En même temps, les agents de la RATP et de la SNCF subissent une offensive contre leurs conditions de travail, dont le premier impact sera la qualité du service rendu aux usagers. Des entreprises qui appliquent les critères de gestion d’entreprises privées : suppressions massives d’effectifs (2 400 postes en moins à la RATP depuis 2008), désertification des gares et des trains, manque de formation et perte de savoir-faire, organisation en activités complètement séparées, ce qui pose de graves problèmes de réactivité en cas d’incidents... Tout l’opposé de ce que devrait apporter un véritable service public. Aujourd’hui, on demande aux agents de la RATP et de la SNCF de faire toujours plus avec moins de moyens : impossible d’assurer dans ces conditions un service public de transport de qualité en toute sécurité.
Si elle doit embaucher, plutôt que de le faire pour entretenir le matériel et les voies, la RATP préfère avoir recours à des emplois précaires (des temps partiels sur des temps de travail extrêmement court), dont la mission est d’entasser, voire de pousser les voyageurs dans les rames. Une vision très particulière du service public : transporter les usagers comme du bétail.

La route elle aussi saturée
Pas étonnant alors que les Franciliens se rabattent sur la voiture. Cela a pour conséquence une augmentation de 26 % des embouteillages ces cinq dernières années. Résultat : la pollution atmosphérique atteint des records !
Il faut aussi rappeler qu’en Île-de-France, le transport de marchandises est désormais assuré à 88,7 % par la route, bien au-dessus de la moyenne nationale. Le résultat d’une politique de destruction méthodique du Fret SNCF, politique organisée depuis l’ouverture à la concurrence de ce secteur.

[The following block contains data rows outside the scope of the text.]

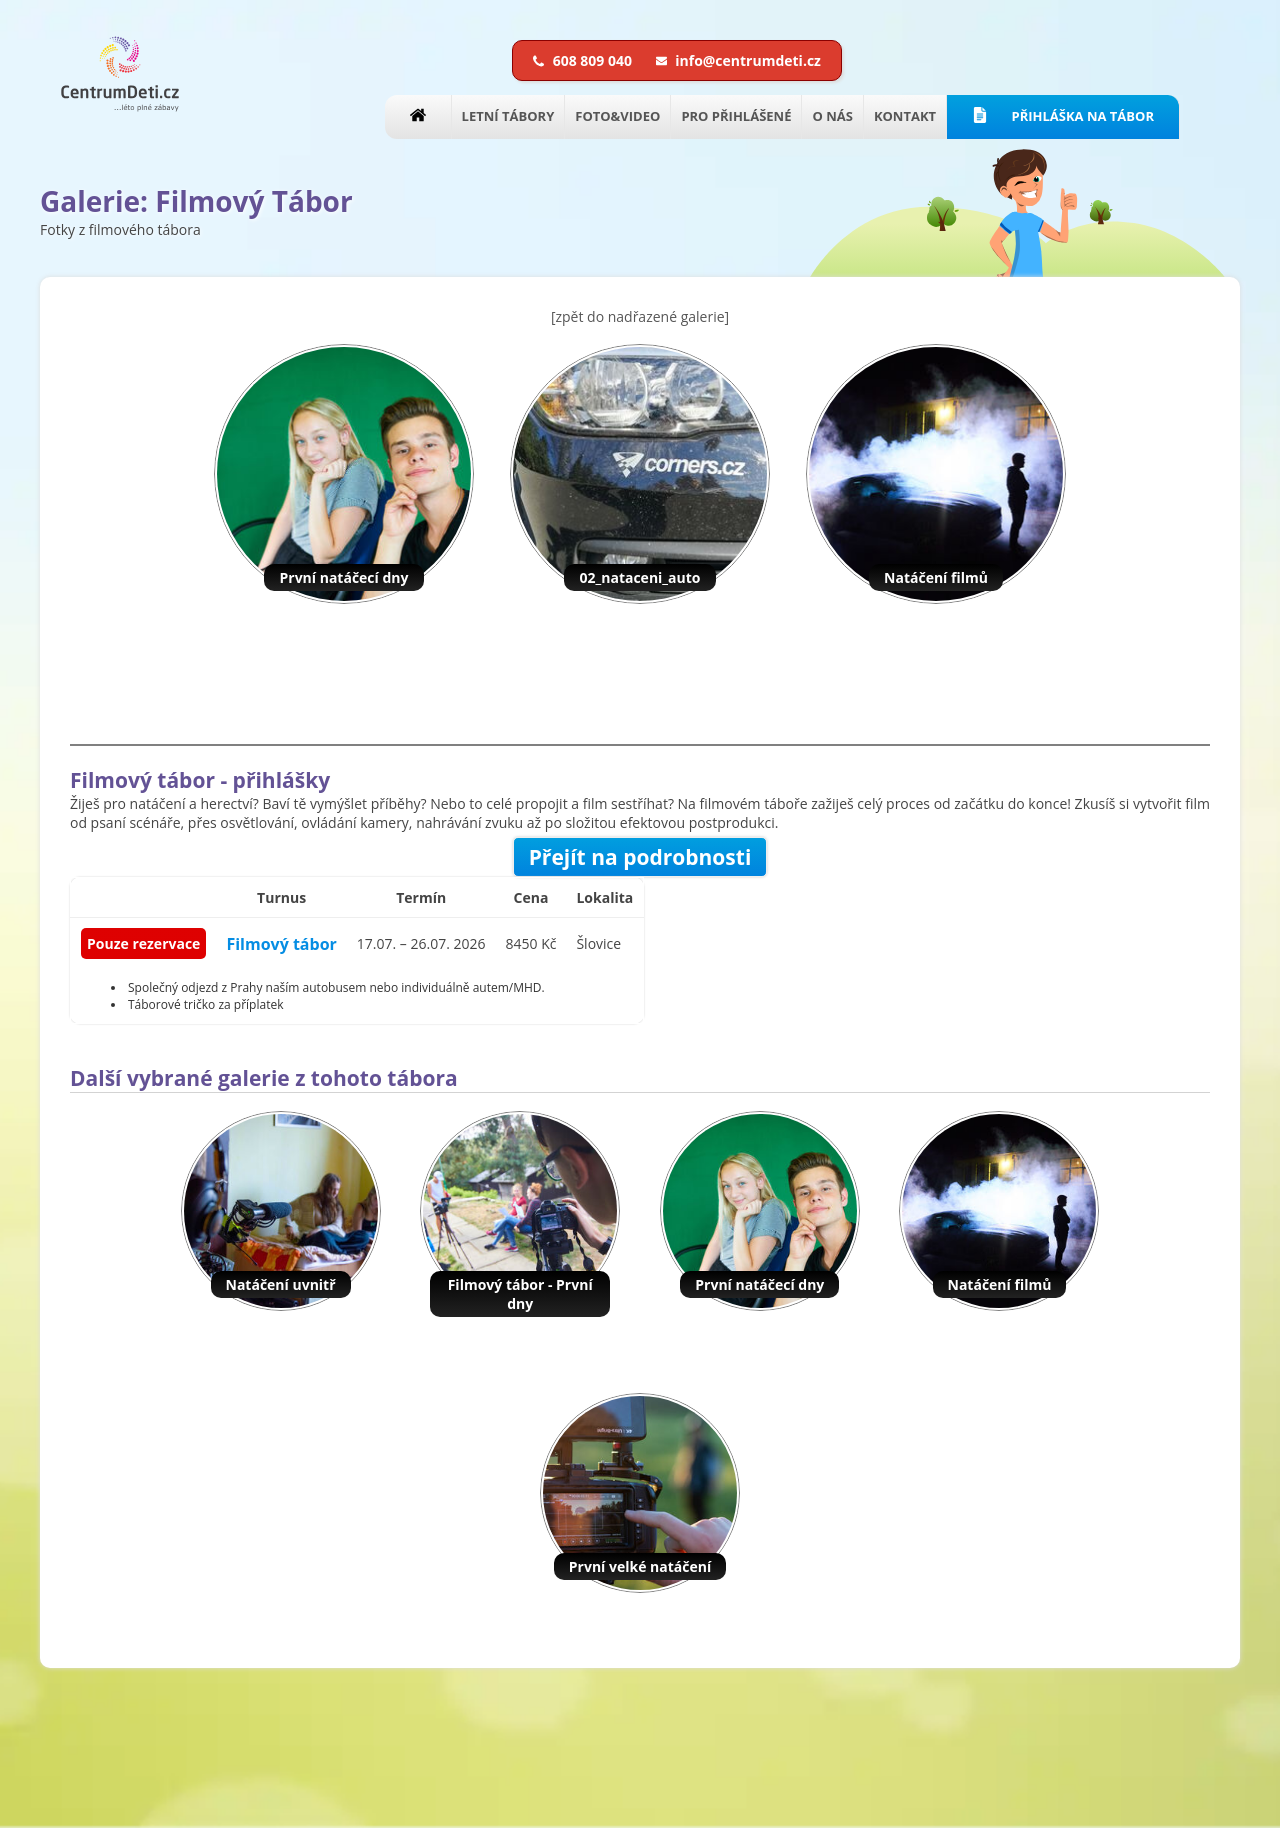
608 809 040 (584, 60)
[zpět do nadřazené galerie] (640, 316)
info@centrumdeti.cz (738, 60)
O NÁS (832, 116)
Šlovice (598, 943)
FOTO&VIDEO (617, 116)
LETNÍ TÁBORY (508, 116)
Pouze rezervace (143, 943)
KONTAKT (905, 116)
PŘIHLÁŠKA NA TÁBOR (1063, 116)
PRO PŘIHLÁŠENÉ (736, 116)
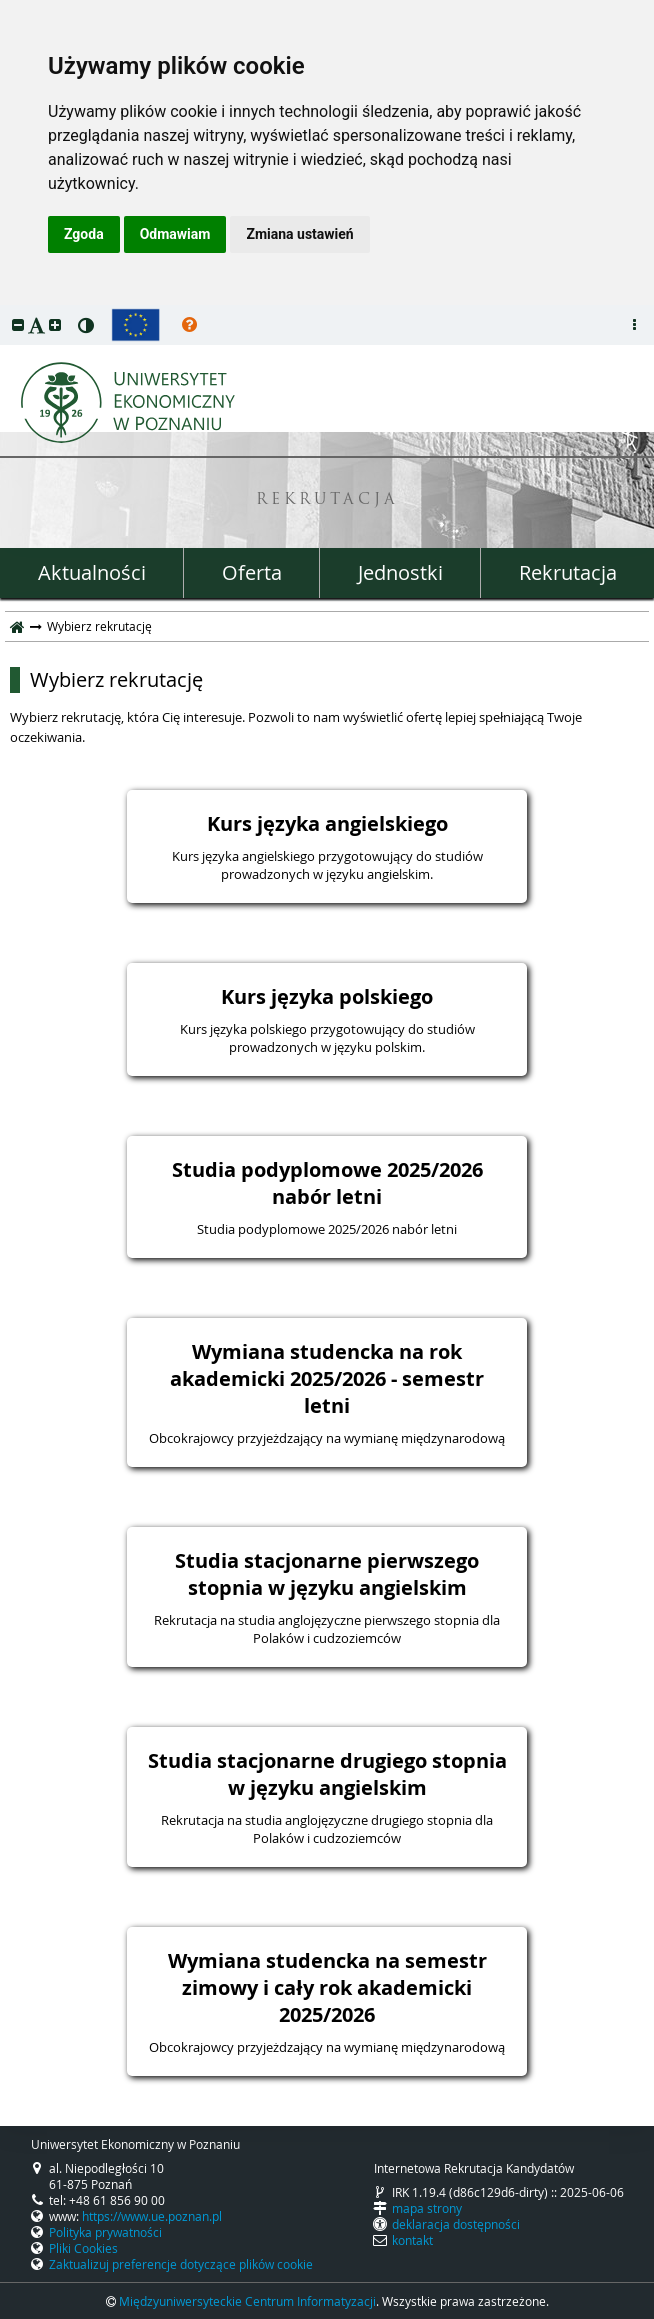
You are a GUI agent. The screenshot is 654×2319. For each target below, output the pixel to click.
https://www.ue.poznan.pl (152, 2216)
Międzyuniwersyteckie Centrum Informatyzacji (247, 2301)
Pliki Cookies (83, 2248)
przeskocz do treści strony (5, 310)
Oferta (252, 572)
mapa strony (427, 2208)
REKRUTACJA (327, 500)
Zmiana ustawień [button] (299, 234)
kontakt (412, 2240)
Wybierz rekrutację (116, 680)
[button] (18, 324)
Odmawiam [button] (175, 234)
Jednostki (400, 572)
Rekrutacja (568, 572)
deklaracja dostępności (456, 2224)
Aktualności (92, 572)
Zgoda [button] (84, 234)
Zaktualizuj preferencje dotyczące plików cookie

Les triages et dépôt Fret ferment les uns après les autres, les effectifs ne cessent de chuter... Ainsi, les marchandises ne sont désormais plus transportées par train, mais par des camions, aggravant toujours plus l’encombrement routier.
Et pendant ce temps, on laisse par exemple moisir l’ancienne ceinture ferroviaire de Paris. Et si on envisage une reconversion de cette dernière, c’est pour en faire une « coulée verte » afin de balader les touristes... Pourtant, avec son offre de correspondances inégalable (2 lignes de RER, 9 de métros, les principaux triages fret), elle offrirait un moyen de transport en commun ferroviaire, mais aussi de marchandises, efficace et écologique au cœur même de la capitale.

Des mesures d’urgences
Pour faire face à une situation devenue plus qu’insupportable, il est urgent de mener une politique des transports anticapitaliste, éloignés des intérêts de rentabilité :
▸ La gratuité des transports en commun, prise en charge par le patronat. Se déplacer, que ce soit pour aller au travail, ou toute autre activité, ne doit plus être un luxe !
▸  Arrêter les suppressions de postes à la RATP et à la SNCF et embaucher des agents en nombre suffisant pour assurer le service quotidien, rénover et construire de nouvelles infrastructures.
▸ Renouveler le matériel roulant pour assurer la sécurité et la régularité des circulations.
▸ Dédoubler les lignes de RER dans Paris, ainsi que la ligne 13 du métro, aujourd’hui totalement asphyxiées.
▸ Rouvrir la petite ceinture ferroviaire à Paris pour le transport des personnes et des marchandises.
▸  Rendre les différents modes de transport en commun complémentaires, dans un réseau dense et efficace. Ainsi l’ouverture d’une ligne de tram ne doit pas obligatoirement être suivie de la fermeture d’une ligne de bus.